Fable tour à tour délurée, primesautière et grinçante, Les soupers du prince ouvre une brèche dans l’humeur d’ordinaire plutôt sombre des grands romans de Frédéric. Le mélange des genres affirme une liberté souveraine. Comme le souligne Jérôme Garcin dans L’Evénement, « saint Antonio peut, cette année, se mettre entre toutes les mains, avec la bénédiction de l’évêque de Fribourg ».

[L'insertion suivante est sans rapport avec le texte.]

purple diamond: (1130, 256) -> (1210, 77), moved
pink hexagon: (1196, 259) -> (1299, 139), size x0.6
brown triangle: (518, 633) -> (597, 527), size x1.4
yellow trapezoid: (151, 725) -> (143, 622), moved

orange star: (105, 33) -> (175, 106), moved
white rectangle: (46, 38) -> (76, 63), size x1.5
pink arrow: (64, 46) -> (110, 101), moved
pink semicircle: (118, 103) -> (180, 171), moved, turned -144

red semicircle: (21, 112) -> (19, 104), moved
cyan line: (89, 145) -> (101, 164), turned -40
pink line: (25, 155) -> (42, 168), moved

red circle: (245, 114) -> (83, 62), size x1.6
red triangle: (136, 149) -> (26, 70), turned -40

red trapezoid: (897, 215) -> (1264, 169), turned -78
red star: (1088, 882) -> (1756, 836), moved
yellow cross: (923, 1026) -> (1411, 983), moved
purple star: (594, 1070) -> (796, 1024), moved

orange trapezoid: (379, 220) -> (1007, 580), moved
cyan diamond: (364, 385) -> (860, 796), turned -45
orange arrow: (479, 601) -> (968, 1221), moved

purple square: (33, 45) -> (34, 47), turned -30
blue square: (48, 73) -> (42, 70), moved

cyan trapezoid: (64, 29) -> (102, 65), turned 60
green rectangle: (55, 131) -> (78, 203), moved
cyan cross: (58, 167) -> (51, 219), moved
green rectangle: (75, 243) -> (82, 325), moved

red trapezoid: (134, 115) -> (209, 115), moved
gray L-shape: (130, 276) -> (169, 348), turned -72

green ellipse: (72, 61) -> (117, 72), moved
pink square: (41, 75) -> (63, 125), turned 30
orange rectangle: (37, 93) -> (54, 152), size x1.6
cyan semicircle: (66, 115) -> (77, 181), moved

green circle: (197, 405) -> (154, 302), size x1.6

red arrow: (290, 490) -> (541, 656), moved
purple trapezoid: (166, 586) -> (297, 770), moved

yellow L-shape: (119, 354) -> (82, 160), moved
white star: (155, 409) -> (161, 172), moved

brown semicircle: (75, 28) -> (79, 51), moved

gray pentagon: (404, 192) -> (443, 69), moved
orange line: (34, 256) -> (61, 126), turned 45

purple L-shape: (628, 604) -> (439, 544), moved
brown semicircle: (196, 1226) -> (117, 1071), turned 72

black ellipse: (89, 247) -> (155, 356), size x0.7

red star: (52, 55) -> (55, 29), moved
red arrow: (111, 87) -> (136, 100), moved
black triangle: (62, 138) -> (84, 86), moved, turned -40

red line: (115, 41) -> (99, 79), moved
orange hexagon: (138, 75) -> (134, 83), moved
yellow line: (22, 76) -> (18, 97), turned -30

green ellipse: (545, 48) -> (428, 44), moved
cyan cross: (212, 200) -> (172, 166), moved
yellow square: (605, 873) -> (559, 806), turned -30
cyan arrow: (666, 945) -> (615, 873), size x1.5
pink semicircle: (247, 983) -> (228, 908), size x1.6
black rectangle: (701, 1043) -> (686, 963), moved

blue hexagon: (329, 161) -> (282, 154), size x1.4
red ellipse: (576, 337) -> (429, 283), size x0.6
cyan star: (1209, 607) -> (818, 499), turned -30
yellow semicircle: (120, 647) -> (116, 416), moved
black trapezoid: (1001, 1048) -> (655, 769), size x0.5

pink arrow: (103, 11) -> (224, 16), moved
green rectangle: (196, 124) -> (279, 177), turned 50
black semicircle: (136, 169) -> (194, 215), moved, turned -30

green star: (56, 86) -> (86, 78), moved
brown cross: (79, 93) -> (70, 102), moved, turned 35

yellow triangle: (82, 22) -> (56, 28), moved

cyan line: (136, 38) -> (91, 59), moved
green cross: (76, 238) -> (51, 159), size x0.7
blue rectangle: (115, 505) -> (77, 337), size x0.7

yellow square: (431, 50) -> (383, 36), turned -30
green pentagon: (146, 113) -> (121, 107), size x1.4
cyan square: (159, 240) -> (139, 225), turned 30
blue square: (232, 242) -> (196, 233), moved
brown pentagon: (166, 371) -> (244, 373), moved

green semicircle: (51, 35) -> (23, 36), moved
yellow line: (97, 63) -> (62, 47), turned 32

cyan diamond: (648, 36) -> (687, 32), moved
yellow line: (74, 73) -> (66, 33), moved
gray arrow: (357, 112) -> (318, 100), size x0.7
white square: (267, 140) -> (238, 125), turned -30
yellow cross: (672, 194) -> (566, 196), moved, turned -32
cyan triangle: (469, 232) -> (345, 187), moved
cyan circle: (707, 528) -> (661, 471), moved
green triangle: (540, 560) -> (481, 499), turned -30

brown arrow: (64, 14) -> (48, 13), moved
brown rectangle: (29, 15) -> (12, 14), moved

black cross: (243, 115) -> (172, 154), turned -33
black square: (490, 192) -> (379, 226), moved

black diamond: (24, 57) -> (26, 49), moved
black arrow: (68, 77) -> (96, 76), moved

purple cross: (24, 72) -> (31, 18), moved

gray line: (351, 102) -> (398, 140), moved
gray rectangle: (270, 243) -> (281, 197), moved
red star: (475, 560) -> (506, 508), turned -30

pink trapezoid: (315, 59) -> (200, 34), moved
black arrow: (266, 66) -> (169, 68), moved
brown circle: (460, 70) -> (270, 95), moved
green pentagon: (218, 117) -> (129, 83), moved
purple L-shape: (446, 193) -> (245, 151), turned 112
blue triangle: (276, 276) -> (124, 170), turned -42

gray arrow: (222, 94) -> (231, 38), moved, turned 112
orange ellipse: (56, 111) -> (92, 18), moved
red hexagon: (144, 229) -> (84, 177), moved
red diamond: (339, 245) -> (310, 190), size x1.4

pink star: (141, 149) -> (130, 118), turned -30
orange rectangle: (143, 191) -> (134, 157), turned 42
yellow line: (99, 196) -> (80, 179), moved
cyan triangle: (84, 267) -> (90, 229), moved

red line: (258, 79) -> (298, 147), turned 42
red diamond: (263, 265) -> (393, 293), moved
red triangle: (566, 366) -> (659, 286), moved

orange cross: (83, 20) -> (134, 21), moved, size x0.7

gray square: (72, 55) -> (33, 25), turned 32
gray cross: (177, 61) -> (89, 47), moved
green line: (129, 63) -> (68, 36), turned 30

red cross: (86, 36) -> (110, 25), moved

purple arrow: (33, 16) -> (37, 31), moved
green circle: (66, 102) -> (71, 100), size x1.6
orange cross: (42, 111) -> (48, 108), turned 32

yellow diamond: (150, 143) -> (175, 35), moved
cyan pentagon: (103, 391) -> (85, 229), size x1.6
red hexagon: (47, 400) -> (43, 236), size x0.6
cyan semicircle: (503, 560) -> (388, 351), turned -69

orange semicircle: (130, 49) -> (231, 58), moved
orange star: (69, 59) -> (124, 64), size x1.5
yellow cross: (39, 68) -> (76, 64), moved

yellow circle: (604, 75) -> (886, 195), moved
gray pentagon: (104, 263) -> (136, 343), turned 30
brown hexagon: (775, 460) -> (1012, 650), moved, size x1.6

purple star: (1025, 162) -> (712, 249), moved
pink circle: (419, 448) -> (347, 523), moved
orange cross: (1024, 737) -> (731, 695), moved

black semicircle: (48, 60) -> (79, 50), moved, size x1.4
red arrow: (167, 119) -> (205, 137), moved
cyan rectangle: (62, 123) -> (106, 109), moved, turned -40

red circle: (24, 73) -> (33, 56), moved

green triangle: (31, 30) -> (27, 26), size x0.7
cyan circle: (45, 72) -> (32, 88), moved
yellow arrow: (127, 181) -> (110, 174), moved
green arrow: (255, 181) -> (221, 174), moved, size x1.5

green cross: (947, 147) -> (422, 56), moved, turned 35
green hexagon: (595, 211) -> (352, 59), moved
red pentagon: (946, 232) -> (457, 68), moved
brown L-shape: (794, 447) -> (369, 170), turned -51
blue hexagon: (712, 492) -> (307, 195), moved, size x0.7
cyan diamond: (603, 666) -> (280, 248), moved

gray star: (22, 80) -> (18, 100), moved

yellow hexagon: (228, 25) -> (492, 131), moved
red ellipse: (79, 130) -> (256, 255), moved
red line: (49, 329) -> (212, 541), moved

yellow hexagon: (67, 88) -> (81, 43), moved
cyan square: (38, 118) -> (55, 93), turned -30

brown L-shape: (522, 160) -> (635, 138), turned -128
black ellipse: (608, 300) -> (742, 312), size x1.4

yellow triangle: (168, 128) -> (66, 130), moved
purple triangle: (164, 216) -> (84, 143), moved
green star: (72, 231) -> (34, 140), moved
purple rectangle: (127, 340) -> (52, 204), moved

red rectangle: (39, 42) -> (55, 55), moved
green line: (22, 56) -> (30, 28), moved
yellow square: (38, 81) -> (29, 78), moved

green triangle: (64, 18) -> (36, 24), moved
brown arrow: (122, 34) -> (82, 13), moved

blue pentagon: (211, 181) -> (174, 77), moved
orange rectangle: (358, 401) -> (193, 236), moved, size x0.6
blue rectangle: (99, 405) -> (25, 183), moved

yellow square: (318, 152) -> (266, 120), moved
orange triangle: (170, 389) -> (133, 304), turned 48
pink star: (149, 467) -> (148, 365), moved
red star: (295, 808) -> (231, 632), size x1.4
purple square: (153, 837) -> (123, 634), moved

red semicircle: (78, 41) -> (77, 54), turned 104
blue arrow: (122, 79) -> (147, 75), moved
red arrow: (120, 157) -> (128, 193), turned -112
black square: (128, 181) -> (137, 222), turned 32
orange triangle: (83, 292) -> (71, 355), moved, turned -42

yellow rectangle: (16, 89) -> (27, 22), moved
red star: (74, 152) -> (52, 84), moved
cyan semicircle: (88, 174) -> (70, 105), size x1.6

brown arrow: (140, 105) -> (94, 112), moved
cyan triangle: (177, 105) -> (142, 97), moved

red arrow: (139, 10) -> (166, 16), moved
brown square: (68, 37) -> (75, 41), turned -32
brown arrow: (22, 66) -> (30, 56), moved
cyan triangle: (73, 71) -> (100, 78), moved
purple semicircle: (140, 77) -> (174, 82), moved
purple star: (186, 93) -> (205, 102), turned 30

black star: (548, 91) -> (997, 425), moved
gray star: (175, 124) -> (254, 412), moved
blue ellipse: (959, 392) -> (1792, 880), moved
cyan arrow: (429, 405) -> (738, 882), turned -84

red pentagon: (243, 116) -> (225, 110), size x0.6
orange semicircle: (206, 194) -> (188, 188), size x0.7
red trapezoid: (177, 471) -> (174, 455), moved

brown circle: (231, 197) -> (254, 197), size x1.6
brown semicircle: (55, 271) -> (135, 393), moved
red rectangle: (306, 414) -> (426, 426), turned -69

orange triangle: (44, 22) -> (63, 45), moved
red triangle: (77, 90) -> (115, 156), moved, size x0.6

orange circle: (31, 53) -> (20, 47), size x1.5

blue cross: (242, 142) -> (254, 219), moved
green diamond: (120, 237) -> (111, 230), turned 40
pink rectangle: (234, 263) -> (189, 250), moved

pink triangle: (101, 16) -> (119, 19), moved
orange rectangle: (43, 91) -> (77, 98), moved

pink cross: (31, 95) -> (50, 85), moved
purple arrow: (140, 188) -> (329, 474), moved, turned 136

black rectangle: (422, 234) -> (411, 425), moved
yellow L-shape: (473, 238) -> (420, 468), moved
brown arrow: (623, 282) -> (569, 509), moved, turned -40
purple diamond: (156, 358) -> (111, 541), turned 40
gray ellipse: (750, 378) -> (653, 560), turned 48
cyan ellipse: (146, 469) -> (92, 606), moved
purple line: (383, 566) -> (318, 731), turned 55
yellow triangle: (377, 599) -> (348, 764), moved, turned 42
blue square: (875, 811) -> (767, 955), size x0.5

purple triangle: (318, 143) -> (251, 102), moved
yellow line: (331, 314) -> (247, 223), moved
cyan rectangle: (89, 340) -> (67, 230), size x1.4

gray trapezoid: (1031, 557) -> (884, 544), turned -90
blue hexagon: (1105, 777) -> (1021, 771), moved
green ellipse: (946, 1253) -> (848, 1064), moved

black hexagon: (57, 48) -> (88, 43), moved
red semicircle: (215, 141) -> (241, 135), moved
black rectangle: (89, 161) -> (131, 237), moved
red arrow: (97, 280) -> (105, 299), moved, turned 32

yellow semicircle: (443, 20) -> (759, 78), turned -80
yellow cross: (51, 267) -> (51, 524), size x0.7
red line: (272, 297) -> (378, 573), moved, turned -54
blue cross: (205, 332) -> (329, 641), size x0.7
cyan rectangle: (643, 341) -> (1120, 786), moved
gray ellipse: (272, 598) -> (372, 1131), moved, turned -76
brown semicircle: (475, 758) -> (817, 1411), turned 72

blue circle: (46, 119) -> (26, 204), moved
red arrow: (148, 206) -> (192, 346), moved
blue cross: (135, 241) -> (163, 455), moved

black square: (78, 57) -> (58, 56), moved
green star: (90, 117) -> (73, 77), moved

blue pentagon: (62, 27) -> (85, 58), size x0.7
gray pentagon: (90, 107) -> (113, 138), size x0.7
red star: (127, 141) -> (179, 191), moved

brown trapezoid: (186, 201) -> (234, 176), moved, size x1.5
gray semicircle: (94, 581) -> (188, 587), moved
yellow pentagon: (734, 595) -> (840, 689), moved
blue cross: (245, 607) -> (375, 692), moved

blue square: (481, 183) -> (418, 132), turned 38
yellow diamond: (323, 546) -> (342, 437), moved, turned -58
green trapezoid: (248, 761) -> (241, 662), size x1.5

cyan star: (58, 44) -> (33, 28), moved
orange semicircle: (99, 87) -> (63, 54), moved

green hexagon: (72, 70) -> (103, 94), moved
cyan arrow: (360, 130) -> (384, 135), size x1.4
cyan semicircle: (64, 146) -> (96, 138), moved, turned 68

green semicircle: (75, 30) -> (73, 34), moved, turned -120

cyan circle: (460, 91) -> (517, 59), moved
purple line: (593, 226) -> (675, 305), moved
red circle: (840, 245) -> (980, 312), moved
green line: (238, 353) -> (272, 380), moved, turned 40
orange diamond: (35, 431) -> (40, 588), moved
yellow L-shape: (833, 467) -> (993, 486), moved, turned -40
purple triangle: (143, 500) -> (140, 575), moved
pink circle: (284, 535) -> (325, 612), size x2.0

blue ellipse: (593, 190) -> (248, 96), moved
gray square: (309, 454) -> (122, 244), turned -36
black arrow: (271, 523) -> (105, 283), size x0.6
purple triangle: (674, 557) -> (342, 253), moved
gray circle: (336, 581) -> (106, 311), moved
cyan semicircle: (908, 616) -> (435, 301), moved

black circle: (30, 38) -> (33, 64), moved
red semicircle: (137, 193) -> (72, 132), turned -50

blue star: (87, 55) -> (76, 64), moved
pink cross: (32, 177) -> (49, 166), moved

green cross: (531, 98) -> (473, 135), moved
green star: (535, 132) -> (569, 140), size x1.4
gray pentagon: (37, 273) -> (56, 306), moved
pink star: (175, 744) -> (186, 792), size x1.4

Une ère de grand optimisme s’ouvrirait-elle sous les pas du romancier, heureux en famille, encensé par la critique et qui se pavane aux côtés d’écrivains bon chic — Daniel Boulanger, Patrick Modiano, Régis Debray ou Jean-Marc Roberts — dans un « roman collectif » dont il a écrit le premier chapitre ? L’heure de gloire arrivée lui donnerait-elle enfin confiance en lui-même ? La réponse, comme toujours, est : non. Frédéric tient à sa différence, à sa condition, revendiquée, de romancier forain et c’est ce que la saga ne cesse d’affirmer contre vents et marées. Son exil doré ressemble au fond assez à la principauté d’opérette de Doudou Blanvin, elle l’autorise à vitupérer contre un establishment parisien qu’il entend bien tenir à distance, encore et toujours… Ses éditeurs lui rendent néanmoins l’hommage qu’il mérite en rééditant certains textes oubliés, ceux de ses débuts lyonnais, dans un volume-omnibus intitulé En voilà des histoires. Y figure en bonne place La mort des autres, aux côtés des deux nouvelles parues avec Monsieur Joos, roman qui leur fut peut-être redevable du prix Lugdunum ayant lancé la carrière de Frédéric.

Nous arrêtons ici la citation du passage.